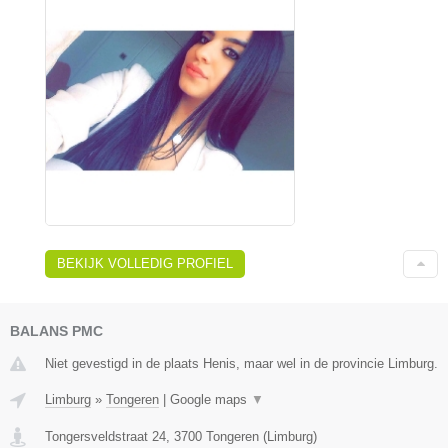
BEKIJK VOLLEDIG PROFIEL
BALANS PMC
Niet gevestigd in de plaats Henis, maar wel in de provincie Limburg.
Limburg
»
Tongeren
|
Google maps
▼
Tongersveldstraat 24
,
3700
Tongeren
(
Limburg
)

> _Task brief_
Leave the pictures out and restate the listing word for word.

> _Your response_
BEKIJK VOLLEDIG PROFIEL
BALANS PMC
Niet gevestigd in de plaats Henis, maar wel in de provincie Limburg.
Limburg
»
Tongeren
|
Google maps
▼
Tongersveldstraat 24
,
3700
Tongeren
(
Limburg
)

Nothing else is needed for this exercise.